(Saved data entries)
● ● ● ● ● ● ●
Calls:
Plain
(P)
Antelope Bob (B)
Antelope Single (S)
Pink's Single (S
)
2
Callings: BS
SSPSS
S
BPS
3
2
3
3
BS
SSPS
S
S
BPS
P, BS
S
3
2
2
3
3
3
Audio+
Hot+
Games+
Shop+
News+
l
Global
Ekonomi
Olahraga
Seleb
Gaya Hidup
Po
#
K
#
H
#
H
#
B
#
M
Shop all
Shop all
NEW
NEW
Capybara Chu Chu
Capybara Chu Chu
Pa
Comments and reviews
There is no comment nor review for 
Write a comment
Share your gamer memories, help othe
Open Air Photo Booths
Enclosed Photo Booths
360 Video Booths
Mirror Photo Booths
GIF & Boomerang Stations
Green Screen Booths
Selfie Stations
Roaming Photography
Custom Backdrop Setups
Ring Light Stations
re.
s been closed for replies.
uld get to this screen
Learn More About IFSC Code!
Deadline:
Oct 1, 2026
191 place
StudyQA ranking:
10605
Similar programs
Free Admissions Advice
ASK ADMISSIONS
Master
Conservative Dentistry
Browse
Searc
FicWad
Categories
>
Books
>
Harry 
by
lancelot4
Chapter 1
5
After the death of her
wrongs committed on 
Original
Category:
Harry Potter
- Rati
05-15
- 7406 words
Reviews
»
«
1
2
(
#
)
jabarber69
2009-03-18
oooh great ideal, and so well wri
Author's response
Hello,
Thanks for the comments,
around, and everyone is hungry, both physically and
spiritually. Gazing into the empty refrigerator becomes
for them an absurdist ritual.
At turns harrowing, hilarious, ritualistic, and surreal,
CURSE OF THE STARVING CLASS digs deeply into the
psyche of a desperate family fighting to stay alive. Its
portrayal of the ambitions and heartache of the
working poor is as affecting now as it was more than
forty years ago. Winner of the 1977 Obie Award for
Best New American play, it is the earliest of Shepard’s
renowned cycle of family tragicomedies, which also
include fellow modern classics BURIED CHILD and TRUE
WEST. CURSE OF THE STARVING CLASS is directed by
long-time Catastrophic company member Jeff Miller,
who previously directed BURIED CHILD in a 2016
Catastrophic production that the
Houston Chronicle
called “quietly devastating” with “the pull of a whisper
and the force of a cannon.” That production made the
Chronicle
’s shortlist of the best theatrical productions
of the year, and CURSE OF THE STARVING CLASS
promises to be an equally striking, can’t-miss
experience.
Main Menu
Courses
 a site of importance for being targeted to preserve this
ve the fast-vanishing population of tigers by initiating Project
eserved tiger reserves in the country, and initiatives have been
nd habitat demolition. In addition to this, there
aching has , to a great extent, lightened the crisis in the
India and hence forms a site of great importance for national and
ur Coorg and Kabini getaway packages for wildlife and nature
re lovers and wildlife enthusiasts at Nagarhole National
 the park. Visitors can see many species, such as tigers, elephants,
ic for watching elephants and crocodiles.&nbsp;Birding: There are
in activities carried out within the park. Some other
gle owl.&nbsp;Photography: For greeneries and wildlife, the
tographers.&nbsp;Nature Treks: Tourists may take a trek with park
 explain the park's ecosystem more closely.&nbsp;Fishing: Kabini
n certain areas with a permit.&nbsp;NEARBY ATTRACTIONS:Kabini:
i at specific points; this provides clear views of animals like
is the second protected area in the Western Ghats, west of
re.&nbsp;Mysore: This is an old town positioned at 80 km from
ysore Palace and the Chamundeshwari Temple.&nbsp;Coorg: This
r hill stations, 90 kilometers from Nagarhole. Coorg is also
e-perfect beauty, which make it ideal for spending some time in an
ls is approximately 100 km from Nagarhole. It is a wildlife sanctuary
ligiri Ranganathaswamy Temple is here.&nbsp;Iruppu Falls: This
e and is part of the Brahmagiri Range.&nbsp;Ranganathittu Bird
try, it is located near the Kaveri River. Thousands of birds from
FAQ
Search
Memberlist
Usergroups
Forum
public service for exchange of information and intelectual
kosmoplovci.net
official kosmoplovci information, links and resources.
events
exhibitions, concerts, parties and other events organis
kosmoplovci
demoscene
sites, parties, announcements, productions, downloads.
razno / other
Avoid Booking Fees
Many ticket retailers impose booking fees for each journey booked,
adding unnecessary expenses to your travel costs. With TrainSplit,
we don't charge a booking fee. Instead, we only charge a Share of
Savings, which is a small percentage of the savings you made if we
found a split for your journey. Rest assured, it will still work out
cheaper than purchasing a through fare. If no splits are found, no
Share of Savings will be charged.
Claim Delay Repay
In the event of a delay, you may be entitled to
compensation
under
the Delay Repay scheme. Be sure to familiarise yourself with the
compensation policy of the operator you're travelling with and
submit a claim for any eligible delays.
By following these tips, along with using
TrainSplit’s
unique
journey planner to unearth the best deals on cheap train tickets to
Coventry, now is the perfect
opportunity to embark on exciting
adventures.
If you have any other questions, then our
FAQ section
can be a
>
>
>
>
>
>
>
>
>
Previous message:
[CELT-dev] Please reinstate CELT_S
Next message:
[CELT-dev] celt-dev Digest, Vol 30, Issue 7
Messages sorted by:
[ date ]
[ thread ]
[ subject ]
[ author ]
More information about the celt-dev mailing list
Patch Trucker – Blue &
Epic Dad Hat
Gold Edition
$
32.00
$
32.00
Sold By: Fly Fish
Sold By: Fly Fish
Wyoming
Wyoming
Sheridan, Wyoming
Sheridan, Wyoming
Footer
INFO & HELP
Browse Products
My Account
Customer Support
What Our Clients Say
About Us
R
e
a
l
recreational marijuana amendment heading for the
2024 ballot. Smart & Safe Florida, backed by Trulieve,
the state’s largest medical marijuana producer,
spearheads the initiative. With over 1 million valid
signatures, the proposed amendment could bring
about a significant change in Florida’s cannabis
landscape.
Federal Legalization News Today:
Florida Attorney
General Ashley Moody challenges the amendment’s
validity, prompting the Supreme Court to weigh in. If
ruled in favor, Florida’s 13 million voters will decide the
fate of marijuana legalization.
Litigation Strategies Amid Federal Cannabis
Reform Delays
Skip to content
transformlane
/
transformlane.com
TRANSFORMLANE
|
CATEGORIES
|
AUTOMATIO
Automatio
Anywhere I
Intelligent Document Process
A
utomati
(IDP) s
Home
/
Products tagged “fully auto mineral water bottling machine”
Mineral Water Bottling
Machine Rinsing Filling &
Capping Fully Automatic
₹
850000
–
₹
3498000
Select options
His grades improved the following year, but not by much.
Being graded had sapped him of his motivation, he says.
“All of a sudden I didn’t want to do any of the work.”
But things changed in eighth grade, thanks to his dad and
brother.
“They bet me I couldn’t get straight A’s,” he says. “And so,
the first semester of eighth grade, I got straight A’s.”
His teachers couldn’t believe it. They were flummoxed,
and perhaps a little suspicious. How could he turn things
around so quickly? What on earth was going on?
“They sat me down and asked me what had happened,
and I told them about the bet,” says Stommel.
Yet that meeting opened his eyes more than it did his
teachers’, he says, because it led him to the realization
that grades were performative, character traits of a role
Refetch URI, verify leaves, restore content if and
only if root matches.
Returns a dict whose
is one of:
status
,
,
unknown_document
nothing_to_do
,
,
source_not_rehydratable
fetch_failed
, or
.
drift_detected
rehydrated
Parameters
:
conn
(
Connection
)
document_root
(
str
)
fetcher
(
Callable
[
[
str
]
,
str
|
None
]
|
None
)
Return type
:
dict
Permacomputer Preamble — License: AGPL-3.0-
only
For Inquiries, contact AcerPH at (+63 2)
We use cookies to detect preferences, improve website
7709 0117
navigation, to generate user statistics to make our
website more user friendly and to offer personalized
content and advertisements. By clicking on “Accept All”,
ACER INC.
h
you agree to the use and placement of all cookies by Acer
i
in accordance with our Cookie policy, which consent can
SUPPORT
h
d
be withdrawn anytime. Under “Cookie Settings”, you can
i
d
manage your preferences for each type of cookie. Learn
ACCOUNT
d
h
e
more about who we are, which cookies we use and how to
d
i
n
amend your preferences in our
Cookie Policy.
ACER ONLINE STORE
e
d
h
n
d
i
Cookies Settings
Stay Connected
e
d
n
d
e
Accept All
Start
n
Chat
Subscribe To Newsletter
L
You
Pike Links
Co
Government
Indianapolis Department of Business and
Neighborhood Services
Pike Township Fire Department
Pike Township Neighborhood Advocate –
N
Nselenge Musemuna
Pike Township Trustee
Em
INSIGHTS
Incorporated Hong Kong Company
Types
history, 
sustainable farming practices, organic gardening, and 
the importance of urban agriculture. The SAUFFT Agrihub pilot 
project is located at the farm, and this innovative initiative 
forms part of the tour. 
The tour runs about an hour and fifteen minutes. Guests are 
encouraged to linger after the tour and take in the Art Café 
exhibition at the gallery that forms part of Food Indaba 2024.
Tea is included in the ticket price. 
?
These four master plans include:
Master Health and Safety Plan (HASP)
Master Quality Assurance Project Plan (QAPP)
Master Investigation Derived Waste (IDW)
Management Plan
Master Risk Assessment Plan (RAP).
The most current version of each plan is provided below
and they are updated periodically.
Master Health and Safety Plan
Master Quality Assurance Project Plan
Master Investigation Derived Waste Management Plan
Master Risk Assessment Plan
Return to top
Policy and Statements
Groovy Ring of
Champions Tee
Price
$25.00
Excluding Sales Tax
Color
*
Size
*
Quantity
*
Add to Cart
● ● ● ● ● ● ●
_WHAT YOU ARE ASKED TO DO_. Once you find the line with "Mirror Photo Booths" above, print it and every line after it up to and including the line with "psyche of a", exactly as written and nothing else.

_RESULT OF THE EXERCISE_.
Mirror Photo Booths
GIF & Boomerang Stations
Green Screen Booths
Selfie Stations
Roaming Photography
Custom Backdrop Setups
Ring Light Stations
re.
s been closed for replies.
uld get to this screen
Learn More About IFSC Code!
Deadline:
Oct 1, 2026
191 place
StudyQA ranking:
10605
Similar programs
Free Admissions Advice
ASK ADMISSIONS
Master
Conservative Dentistry
Browse
Searc
FicWad
Categories
>
Books
>
Harry 
by
lancelot4
Chapter 1
5
After the death of her
wrongs committed on 
Original
Category:
Harry Potter
- Rati
05-15
- 7406 words
Reviews
»
«
1
2
(
#
)
jabarber69
2009-03-18
oooh great ideal, and so well wri
Author's response
Hello,
Thanks for the comments,
around, and everyone is hungry, both physically and
spiritually. Gazing into the empty refrigerator becomes
for them an absurdist ritual.
At turns harrowing, hilarious, ritualistic, and surreal,
CURSE OF THE STARVING CLASS digs deeply into the
psyche of a desperate family fighting to stay alive. Its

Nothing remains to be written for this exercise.